Elles ont accéléré le temps. Avant, quand vous receviez un courrier, vous le lisiez et dans la journée si c’était important vous dictiez une réponse, que vous relisiez. Aujourd’hui, si vous n’avez pas répondu dans les deux heures, on vous appelle. Parfois, j’ai l’impression que l’essentiel n’est plus de penser mais d’agir à tout prix, comme si le temps de la réflexion ne servait plus à rien, qu’il était assimilé à un temps passif. Or, pour avoir la bonne idée, il faut prendre le temps de réfléchir. On ne peut pas y échapper. J’ai eu la chance de connaître Jacqueline de Romilly, académicienne et spécialiste de la Grèce antique. Elle disait dès les années 90 qu’il fallait retrouver le temps de la pensée. Elle percevait que c’était un enjeu capital.
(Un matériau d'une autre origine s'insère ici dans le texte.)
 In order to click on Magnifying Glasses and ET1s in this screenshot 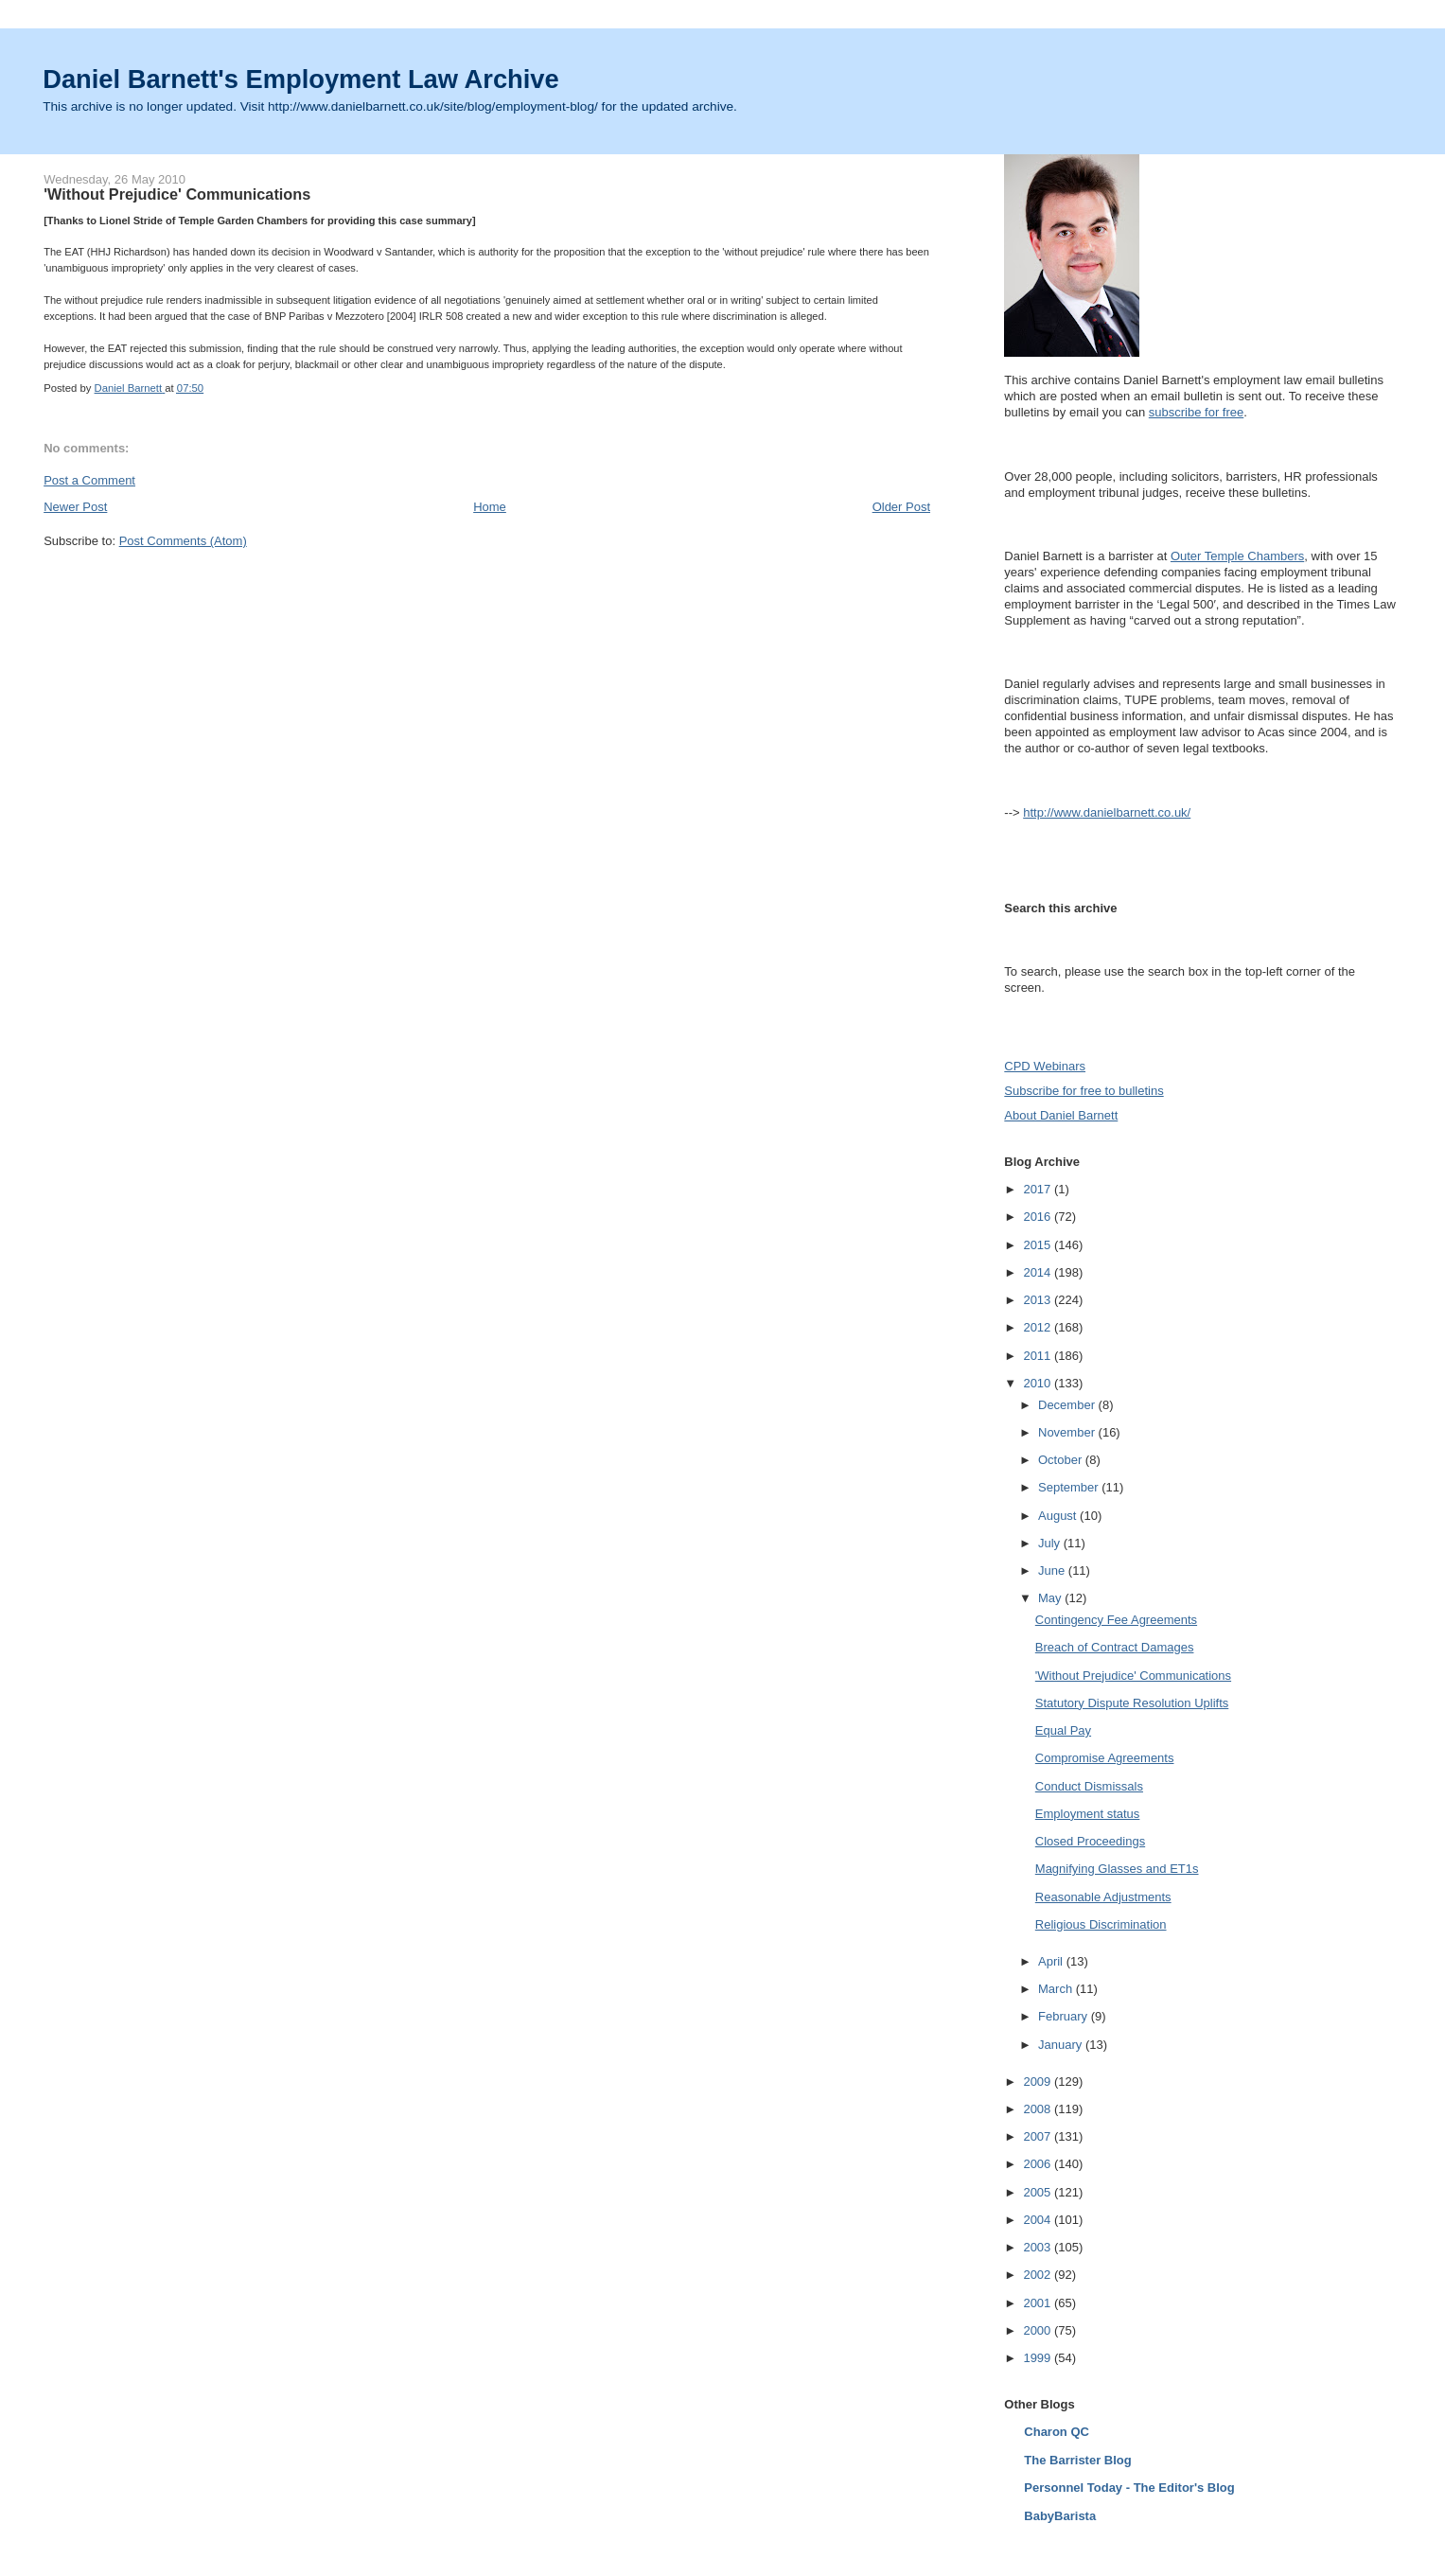 , I will do `click(1117, 1868)`.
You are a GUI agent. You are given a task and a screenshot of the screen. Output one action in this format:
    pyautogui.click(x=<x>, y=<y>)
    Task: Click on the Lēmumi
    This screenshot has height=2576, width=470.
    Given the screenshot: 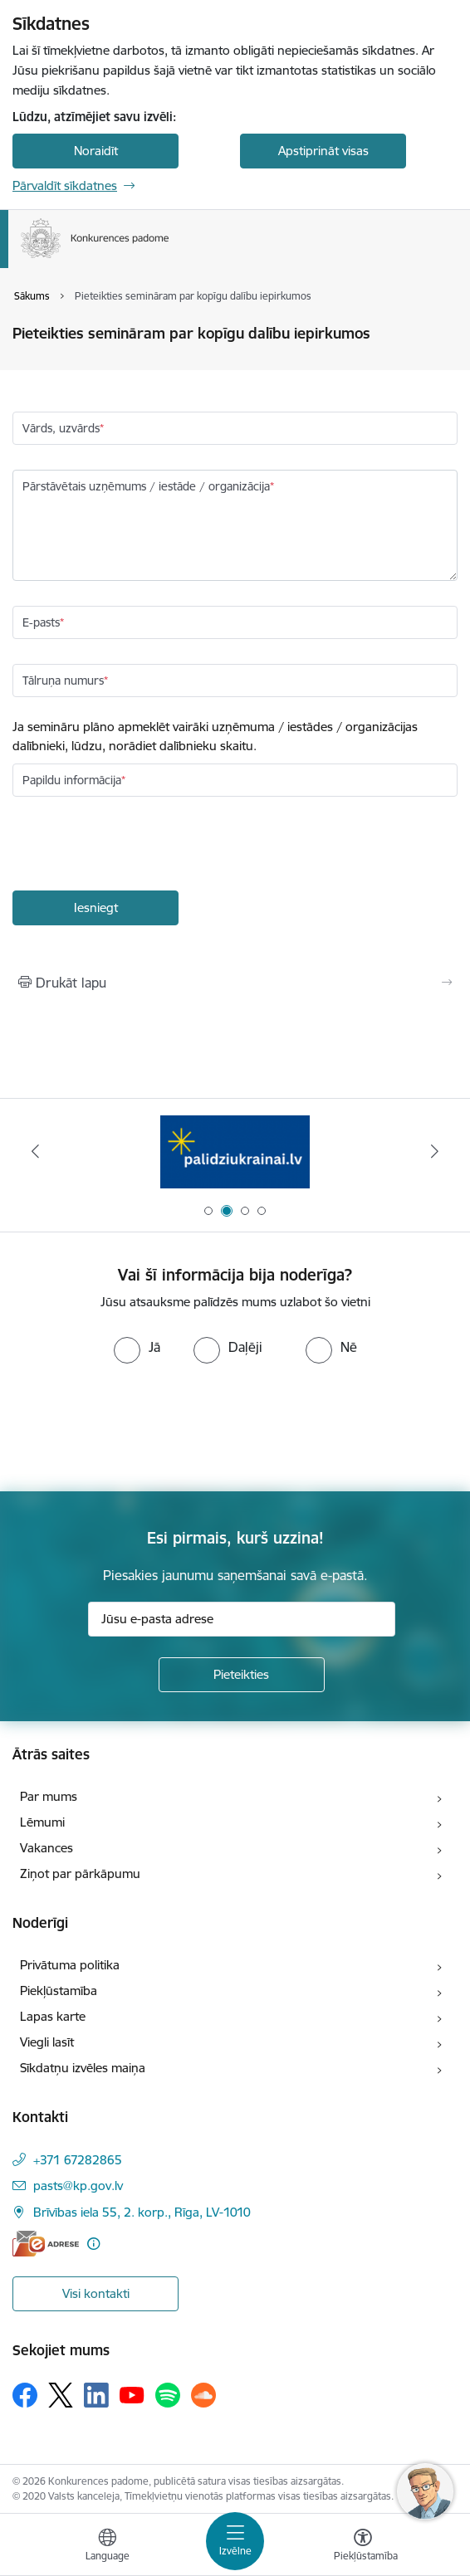 What is the action you would take?
    pyautogui.click(x=42, y=1822)
    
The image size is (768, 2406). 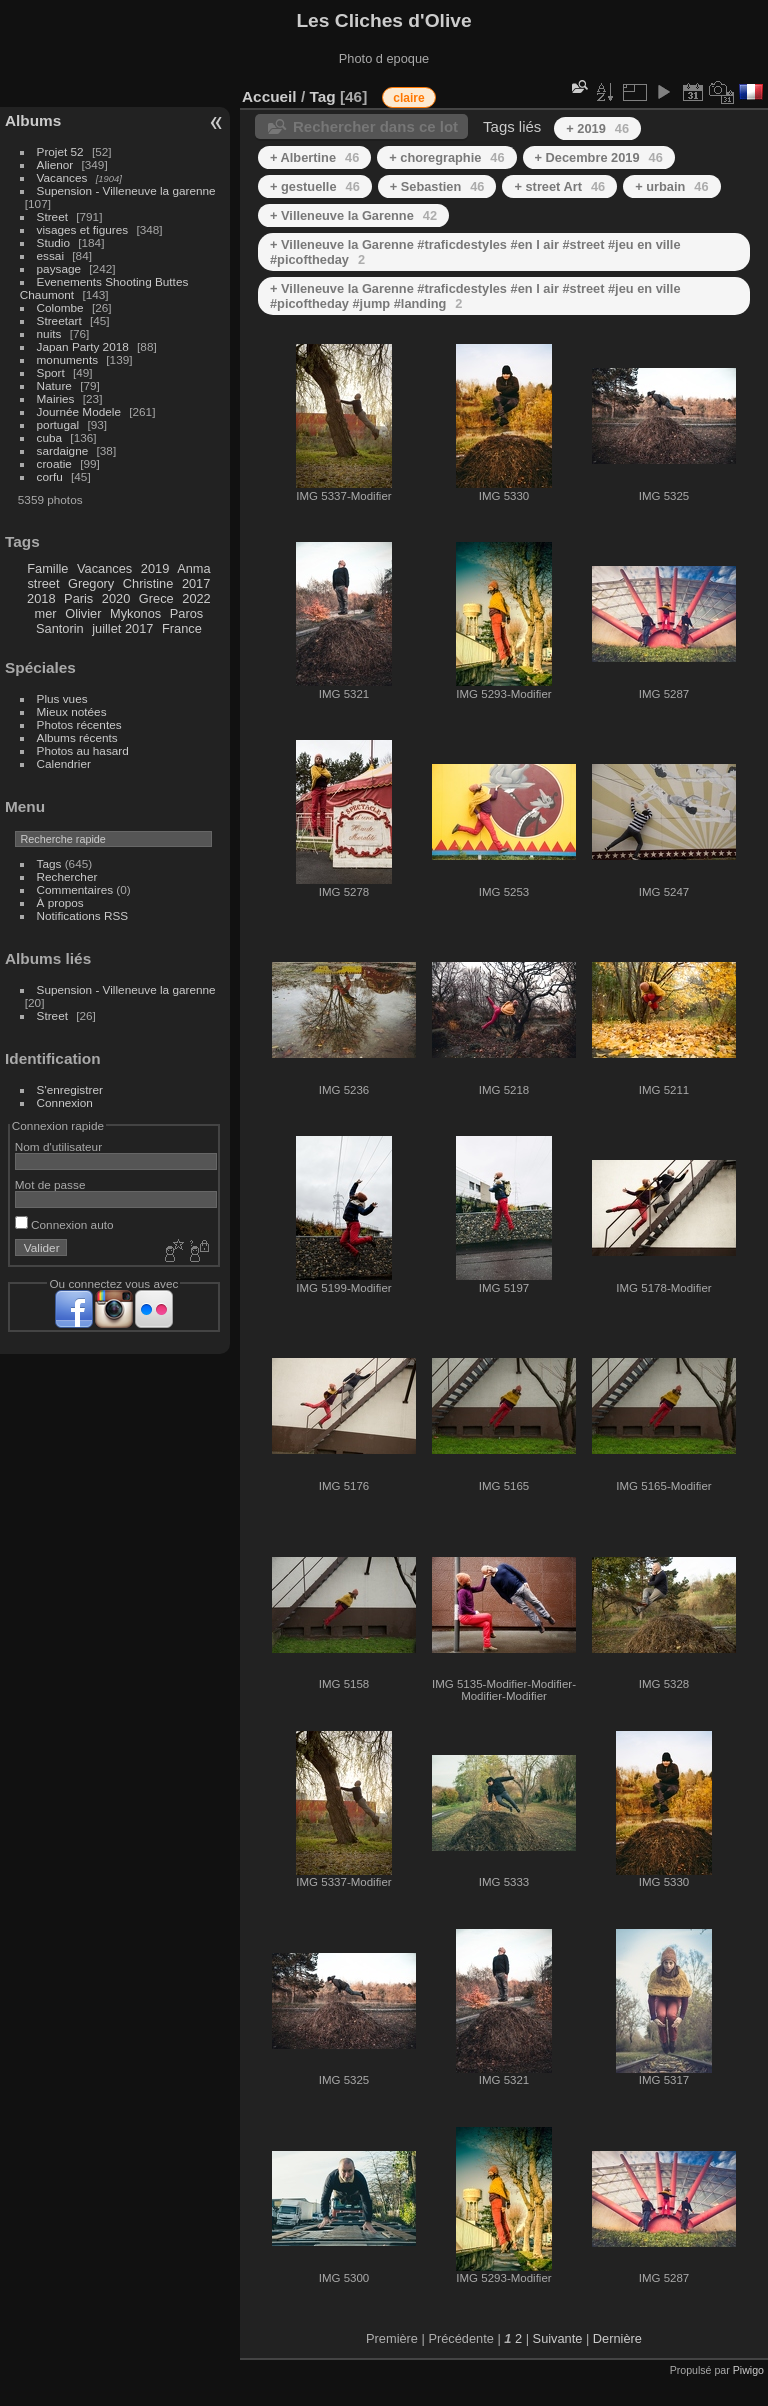 What do you see at coordinates (43, 583) in the screenshot?
I see `street` at bounding box center [43, 583].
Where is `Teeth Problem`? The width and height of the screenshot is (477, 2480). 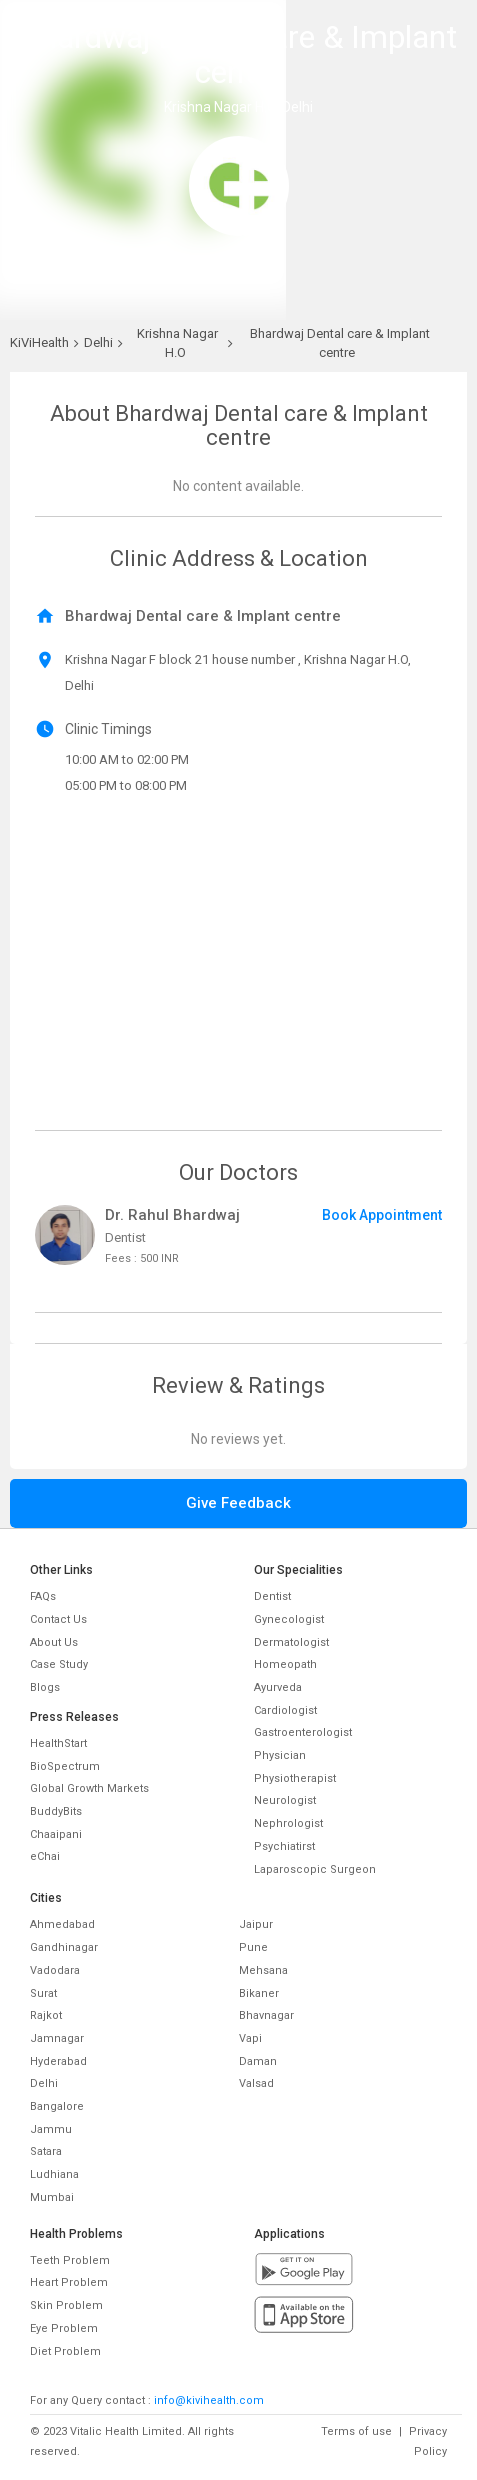 Teeth Problem is located at coordinates (70, 2260). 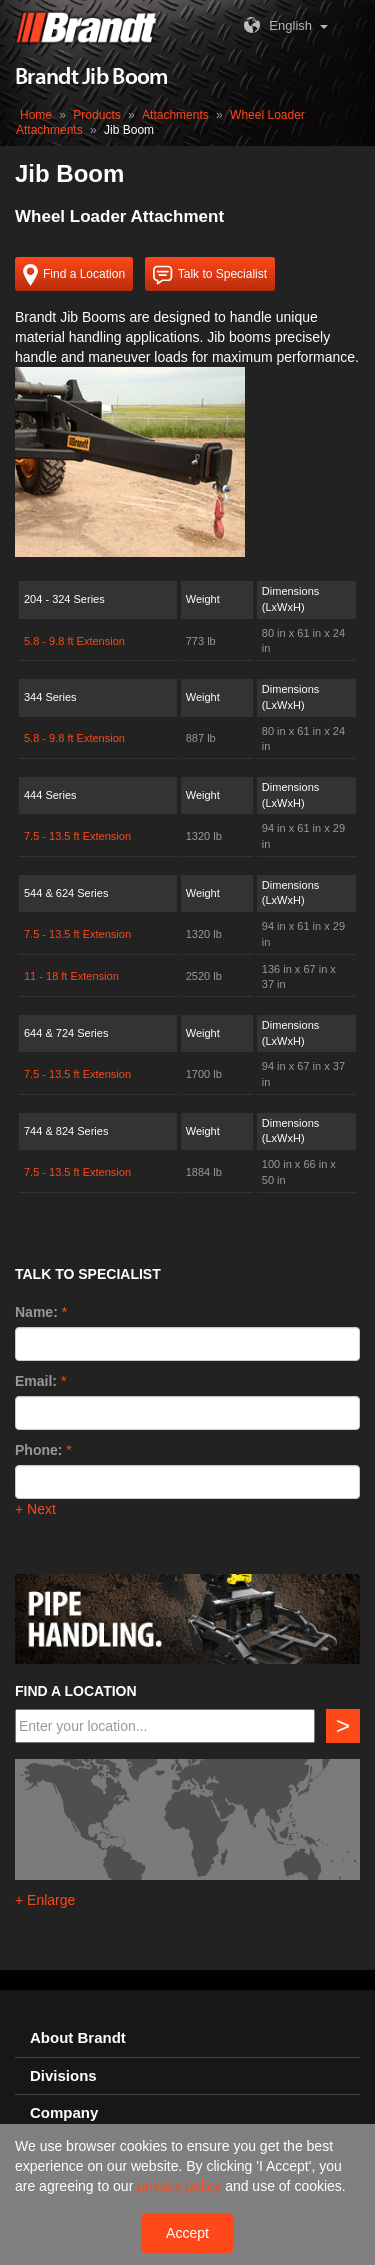 The height and width of the screenshot is (2265, 375). Describe the element at coordinates (45, 1900) in the screenshot. I see `+ Enlarge` at that location.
Quel regard portez-vous sur la situation actuelle ?

J’ai l’impression qu’une prise de conscience est en train de se faire. Les entreprises réalisent qu’on ne peut pas faire n’importe quoi au nom des résultats. J’ai en tête l’exemple d’un DRH qui m’a contacté pour une responsable qui avait de très bons résultats mais deux personnes de son service allaient très mal. Je ne suis pas certain qu’on m’aurait appelé il y a quelques années. On aurait vu les bons résultats et on s’en serait contenté. Aujourd’hui, le DRH voit bien que quelque chose ne va pas et m’appelle. Quelque chose a changé.